• Thin vermicelli: 2 cups.
  • Oil: 1-1.5 tbsp.
  • Mustard seeds: 1 tsp.
  • Cumin seeds: 1tsp.
  • Urad dal: 1 tbsp.
  • Green chillies: 2, split lengthwise.
  • Curry leaves: 6-8.
  • Onion: 1, sliced.
  • French beans: 1/2 cup, chopped.
  • Carrots chopped: 1/2 cup.
  • Fresh peas:1/2 cup.
  • Kissan tomato ketchup: 2 tbsp.
  • Turmeric powder: 1/2 tsp.
  • Roasted peanuts: 2 tbsp
  • Salt to taste.


  1. Heat a wok or a kadai and roast the vermicelli for 3-4 minutes until slightly golden. Transfer to a plate and keep aside.
  2. Heat oil in the same kadai and add urad dal, mustard and cumin seeds. Let them crackle for a minute and add the chillies and curry leaves. Saute for 1-2 minutes and add the onions. Mix well.

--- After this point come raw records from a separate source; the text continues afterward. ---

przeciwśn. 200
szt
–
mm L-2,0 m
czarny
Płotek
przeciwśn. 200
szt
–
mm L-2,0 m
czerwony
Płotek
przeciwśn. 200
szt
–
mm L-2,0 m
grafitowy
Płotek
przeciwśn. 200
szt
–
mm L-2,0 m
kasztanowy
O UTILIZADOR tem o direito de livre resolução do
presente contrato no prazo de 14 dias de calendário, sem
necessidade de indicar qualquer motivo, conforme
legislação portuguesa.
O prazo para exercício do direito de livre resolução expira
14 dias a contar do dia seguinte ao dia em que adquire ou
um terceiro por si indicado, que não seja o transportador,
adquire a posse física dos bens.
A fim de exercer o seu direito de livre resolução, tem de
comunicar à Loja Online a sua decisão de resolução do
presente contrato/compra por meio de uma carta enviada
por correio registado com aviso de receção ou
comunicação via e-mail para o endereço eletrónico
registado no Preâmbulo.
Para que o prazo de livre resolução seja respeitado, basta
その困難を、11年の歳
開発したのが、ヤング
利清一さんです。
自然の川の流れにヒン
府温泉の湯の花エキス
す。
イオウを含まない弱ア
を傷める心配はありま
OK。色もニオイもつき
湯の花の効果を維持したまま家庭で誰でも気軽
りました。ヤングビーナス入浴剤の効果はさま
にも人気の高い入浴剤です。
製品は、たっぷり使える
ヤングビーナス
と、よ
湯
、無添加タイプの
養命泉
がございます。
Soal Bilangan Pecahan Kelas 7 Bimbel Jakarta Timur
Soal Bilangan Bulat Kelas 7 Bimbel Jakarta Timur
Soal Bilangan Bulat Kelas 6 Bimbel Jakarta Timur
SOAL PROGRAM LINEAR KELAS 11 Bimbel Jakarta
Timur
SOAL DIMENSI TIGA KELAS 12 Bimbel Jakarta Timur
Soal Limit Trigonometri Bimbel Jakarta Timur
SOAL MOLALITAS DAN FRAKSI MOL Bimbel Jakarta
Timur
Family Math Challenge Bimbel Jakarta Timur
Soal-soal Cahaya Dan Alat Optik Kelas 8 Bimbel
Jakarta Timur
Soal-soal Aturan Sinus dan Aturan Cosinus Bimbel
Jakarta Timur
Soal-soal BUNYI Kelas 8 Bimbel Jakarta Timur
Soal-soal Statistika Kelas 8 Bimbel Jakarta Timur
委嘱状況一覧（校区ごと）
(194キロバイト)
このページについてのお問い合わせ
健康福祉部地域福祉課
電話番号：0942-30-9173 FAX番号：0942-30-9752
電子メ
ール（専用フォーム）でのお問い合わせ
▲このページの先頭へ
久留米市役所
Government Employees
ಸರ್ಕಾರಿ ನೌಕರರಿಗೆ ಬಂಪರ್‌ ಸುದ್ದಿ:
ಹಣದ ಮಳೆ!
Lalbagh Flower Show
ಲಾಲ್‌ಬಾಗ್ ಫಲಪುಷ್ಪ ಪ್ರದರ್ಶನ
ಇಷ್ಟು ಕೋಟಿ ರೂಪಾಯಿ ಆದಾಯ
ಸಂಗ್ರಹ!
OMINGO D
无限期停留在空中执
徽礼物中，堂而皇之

  3. Add turmeric powder and salt and saute for 1-2 minutes. Then add the vegetables and stir well. Allow them to cook for 3-4 minutes.
  4. Add the tomato ketchup and 2 1/2 cups of water and bring to a rolling boil. Add the vermicelli and mix well. Cover the kadai with a lid and let it cook for 5-6 minutes or until the vermicelli is cooked and the water has dried up.